Month: December 2010

  • Another morning, another few hours of procrastination.


    illustration by Raphael Vicenzi

    I ought to be working one of the two pieces I've committed to writing - deadlines loom. Instead, I'm posting pictures on the internet... Because, you know, the internet needs more pictures.

    I'm also listening to the radio. A city counsellor is demanding an apology for an editorial discussing the perception that some universities are "too Asian."  (This was, in fact, the original title of the article, though it was ultimately renamed after numerous complaints.) This debate has been raging (inasmuch as Canadians are capable of that) since the article was published in early November. I finally went to read the thing and, as always, I am completely mystified. As far as I can tell, the most offensive thing about this piece is the editing: 

    "['Too Asian' is] a term being used in some U.S. academic circles to describe a phenomenon that’s become such a cause for concern to university admissions officers and high school guidance counsellors that several elite universities to the south have faced scandals in recent years over limiting Asian applicants and keeping the numbers of white students artificially high."

    Seriously. That sentence is too long - and terrible

    Granted, I'm not part of a visible minority - maybe I'm missing something. What I'm seeing is a story about how people who work harder for good grades do better than people who don't. Secondarily, it seems to suggest that rather than push their own kids to work harder and do better, Caucasian parents and administrators would rather skew admittance stats so said kids don't feel dumb (or look lazy).

    Really, the ones who ought to be insulted are the kids whose parents underestimate their ability to compete on a level field. Viva la meritocracy, and all that. I mean, in the early days of affirmative action, wasn't that the argument those in power held highest?

    I openly admit - though it may be I am a racially-entitled brute and, believe me, I am willing to be schooled on this - I don't see how any of it is insulting to Asians. Yet the above-mentioned counsellor thinks an apology is due. As he righteously points out, "feelings have been hurt." 

    And in all of this, that is the part I find most insulting. Demand an apology because you have been willfully humiliated, injured, or maligned. If that's the case then, by all means, claim a good, hearty sorry - but for heaven's sakes, let's not start talking about feelings. The sheer fact of having them does not entitle you to exist in a world untouched by reason. And your willingness to inflict them on everyone around you? It's infantile. 

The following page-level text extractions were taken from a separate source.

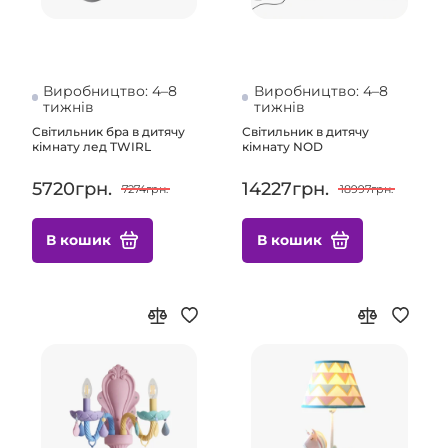
Виробництво: 4–8
Виробництво: 4–8
тижнів
тижнів
Світильник бра в дитячу
Світильник в дитячу
кімнату лед TWIRL
кімнату NOD
5720грн.
14227грн.
7274грн.
18997грн.
В кошик
В кошик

    In fact, I think I demand an apology. I demand an apology from you, dear counsellor, for pretending it is in any way acceptable for a grown-up to drag their feelings into a public arena. I demand an apology for your suggesting that anyone else is responsible for some disruption in the drift of your emotional ether. And finally, I demand an apology for giving the media one more excuse to avoid tricky issues for fear they will make your poor, sensitive heart sniffle. If you don't like what they have to say, fight them with logic. Believe it or not, it's more compelling. At least it ought to be.

    Hey - it's New Year's eve.
    g.

     

     

     

     

  • Christmas has come and gone, along with my excuses not to post.


    illustration by coco for Balenciaga

    I thought starting with a new blog would be simpler - that I'd be as excited to post as I was when I started my first one. Then, I couldn't get up early enough to get my thoughts down. I had to stop myself from posting twice or three times a day. 

    But I was different then, too. 

    I didn't know yet that my blog life and my real life would eventually align - I'd be hampered by the same need for control. I had started my blog as a way to escape my self-imposed constraints only to find myself as cautious as ever. Don't post anything you can't take back. We are who we are, I guess. But it does become exhausting to keep silent in two forums. Maybe that's why I love my tumblr so much. I can holler out my truths and desires and failures and they are still - mostly - my own.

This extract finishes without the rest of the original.